No início do mês, mutações do novo coronavírus foram detectadas nesse mamífero, que é criado em fazendas para extração de pele

  • Por Jovem Pan
  • 18/11/2020 14h35
Sergey Ryzhkov/Creative CommonsAnimal se assemelha a furão e é usado para produção de casacos de pele na Dinamarca

Mogens Jensen, ministro da Agricultura e Alimentação da Dinamarca, renunciou ao cargo nesta quarta-feira, 18. O político se envolveu em polêmicas após emitir, no dia 4, uma ordem ilegal para sacrificar toda a população de visons, mamíferos que se assemelham a furões, do país. A decisão foi feita depois que mutações do novo coronavírus foram detectadas nesses mamíferos e, posteriormente, em 200 seres humanos. Na ocasião, o Statens Serum Institut, centro de referência para doenças infecciosas na Dinamarca, afirmou que essas variações “mostram uma sensibilidade reduzida aos anticorpos de várias pessoas com infecções anteriores”, o que pode significar que “uma futura vacina será menos eficaz”.

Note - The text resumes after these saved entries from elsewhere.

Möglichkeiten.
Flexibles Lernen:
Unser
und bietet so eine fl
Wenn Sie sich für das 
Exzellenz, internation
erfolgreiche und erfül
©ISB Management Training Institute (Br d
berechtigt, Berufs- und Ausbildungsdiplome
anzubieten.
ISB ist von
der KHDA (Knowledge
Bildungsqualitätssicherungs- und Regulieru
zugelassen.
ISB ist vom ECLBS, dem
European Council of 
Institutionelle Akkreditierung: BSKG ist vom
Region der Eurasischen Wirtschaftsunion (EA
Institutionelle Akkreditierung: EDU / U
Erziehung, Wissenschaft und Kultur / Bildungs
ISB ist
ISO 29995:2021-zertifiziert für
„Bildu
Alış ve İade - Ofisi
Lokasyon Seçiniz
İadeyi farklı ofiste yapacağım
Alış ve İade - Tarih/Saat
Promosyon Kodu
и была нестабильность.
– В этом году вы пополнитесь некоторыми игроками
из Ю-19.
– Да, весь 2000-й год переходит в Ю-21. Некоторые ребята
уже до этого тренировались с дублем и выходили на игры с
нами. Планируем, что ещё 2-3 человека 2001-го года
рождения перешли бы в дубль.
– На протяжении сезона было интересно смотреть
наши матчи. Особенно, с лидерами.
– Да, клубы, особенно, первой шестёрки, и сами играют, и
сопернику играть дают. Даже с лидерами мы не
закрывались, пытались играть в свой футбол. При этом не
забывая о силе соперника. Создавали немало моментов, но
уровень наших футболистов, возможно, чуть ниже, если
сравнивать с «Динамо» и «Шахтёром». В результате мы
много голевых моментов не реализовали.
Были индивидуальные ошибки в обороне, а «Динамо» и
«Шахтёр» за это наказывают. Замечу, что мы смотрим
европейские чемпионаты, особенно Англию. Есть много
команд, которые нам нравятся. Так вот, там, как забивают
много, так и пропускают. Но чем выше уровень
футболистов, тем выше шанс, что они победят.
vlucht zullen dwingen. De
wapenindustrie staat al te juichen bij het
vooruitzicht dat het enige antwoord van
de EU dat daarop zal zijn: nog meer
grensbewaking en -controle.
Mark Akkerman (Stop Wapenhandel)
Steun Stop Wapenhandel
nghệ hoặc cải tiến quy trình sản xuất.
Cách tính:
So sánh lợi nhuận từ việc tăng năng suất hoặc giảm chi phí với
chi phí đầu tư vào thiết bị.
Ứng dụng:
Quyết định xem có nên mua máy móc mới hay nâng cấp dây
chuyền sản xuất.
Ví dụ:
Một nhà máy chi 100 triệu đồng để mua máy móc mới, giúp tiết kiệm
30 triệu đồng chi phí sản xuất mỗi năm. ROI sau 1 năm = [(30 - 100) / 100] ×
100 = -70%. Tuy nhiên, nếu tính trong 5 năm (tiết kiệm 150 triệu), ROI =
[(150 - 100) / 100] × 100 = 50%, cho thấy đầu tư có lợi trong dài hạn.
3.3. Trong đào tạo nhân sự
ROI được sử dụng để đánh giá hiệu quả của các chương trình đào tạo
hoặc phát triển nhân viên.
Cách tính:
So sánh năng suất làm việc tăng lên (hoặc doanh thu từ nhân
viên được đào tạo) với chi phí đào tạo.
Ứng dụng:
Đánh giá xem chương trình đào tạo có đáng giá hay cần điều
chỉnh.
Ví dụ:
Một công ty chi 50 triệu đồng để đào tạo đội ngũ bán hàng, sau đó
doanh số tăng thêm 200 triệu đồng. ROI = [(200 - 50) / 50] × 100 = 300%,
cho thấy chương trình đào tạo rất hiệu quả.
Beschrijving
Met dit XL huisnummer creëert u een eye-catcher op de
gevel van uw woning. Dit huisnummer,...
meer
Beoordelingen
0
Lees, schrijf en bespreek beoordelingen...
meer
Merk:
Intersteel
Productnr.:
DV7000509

A medida afetaria 15 milhões desses animais, que são criados em fazendas para extração da pele – terceiro produto mais exportado da Dinamarca. A ordem acabou não sendo levada adiante porque descobriu-se que não havia base legal para uma exterminação geral, mas apenas nas localidades em que havia sido detectado o contágio. “Está claro que é absolutamente necessário para mim ter a confiança dos partidos do Parlamento para exercer o meu cargo, e acredito que não tenho mais o apoio requerido. Por isso, sinto que devo apresentar a minha renúncia”, declarou Jensen à emissora televisão pública DR. O anúncio veio pouco antes da divulgação de três comunicados internos em que o Ministério da Agricultura e da Alimentação afirma que cometeu um “erro”.

Nesta semana, deverá ser aprovada uma nova proposta que proíbe a criação e o transporte de visons até 31 de dezembro de 2021, e recompensa os criadores que sacrificarem seus animais com um pagamento de 30 coroas dinamarquesas por vison. Por enquanto, os sete municípios do norte da Jutlândia, que foram os com maior incidência dessa mutação do coronavírus, estão com restrições de circulação, além dos bares e restaurantes fechados. À respeito do assunto, no dia 6 a Organização Mundial da Saúde (OMS) afirmou que considerava ainda ser cedo para avaliar as consequências de uma variação do vírus que causa a Covid-19.